SuaraBogor.id - Pemerintah Kabupaten (Pemkab) Cianjur memberikan kepastian terkait keberlangsungan ekonomi para pedagang terdampak penataan kawasan Puncak.
Sebanyak 200 pedagang yang kiosnya dibongkar di sepanjang jalur pariwisata Puncak-Cianjur dipastikan mendapatkan dana kompensasi serta peluang lapangan kerja baru dari Pemerintah Provinsi Jawa Barat.
Langkah ini diambil sebagai bentuk tanggung jawab pemerintah dalam menyeimbangkan antara penataan ruang publik dengan perlindungan sosial bagi warga terdampak.
Bupati Cianjur, Mohammad Wahyu Ferdian, menegaskan dukungannya terhadap upaya penertiban yang dilakukan oleh Pemprov Jabar guna mengembalikan fungsi estetika dan kelancaran lalu lintas di jalur nasional tersebut.
Baca Juga:Ada Pemeliharaan Darurat, Ini Wilayah di Cianjur yang Alami Pemadaman Listrik Terencana
Berdasarkan data resmi, total terdapat 200 unit kios yang telah dibongkar. Sebagai kompensasi, setiap pemilik kios berhak menerima uang tunai sebesar Rp10 juta.
"Masing-masing pedagang mendapat kompensasi sebesar Rp10 juta.
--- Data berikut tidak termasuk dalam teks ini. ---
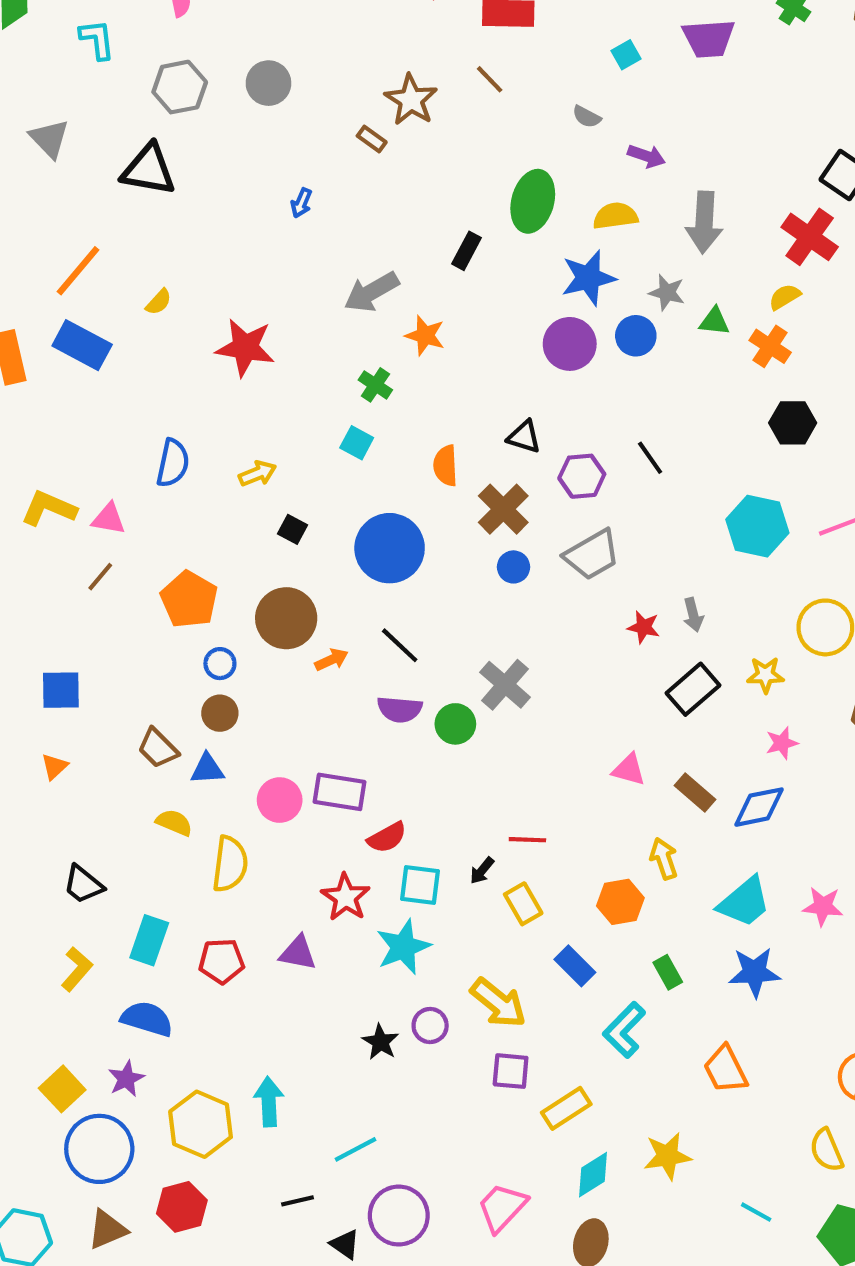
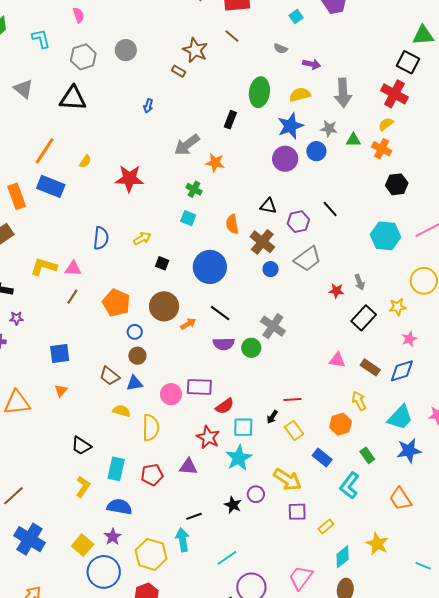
yellow rectangle: (566, 1108) -> (326, 526), size x0.7
yellow star: (667, 1156) -> (377, 544), turned -30
black line: (298, 1201) -> (194, 516), moved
Dana ini dapat dimanfaatkan sebagai modal usaha di lokasi yang baru (relokasi) atau untuk keperluan produktif lainnya," ujar Wahyu Ferdian, Senin (15/6/2026).
Pihaknya segera berkoordinasi dengan jajaran Pemprov Jabar terkait permintaan para pedagang untuk direlokasi agar mereka tetap dapat berjualan guna menghidupi keluarganya, dengan harapan ke depan mereka kembali diberdayakan.
"Kami akan berkoordinasi dengan Pemprov terkait permintaan relokasi dari ratusan pedagang di kawasan Puncak, harapan kami ada solusi lain dari Pemprov agar pedagang dapat kembali berjualan," katanya.
Sementara sejumlah pedagang yang hanya bisa pasrah kios yang selama puluhan tahun tempat mereka mencari nafkah diratakan alat berat petugas gabungan Sat Pol PP Cianjur, berharap relokasi atau solusi lain agar mereka tetap bisa berjualan.
Baca Juga:Kiosnya Diratakan Alat Berat, Pedagang Puncak Pass Bingung Cari Tempat Jualan Baru
Pasalnya selama ini mereka sudah biasa berjualan dan tidak memiliki keahlian sebagai pegawai apalagi petugas kebersihan, mereka berharap ada lokasi lain seperti ratusan pedagang di kawasan Puncak-Bogor yang disediakan pemerintah.
"Kami sudah biasa berjualan, kami berharap ada relokasi agar kami tetap berjualan, sedangkan terkait kompensasi belum ada kepastian karena sejak awal kami menolak pembongkaran sebelum ada kepastian termasuk relokasi," kata pedagang, Yanti (49). [Antara].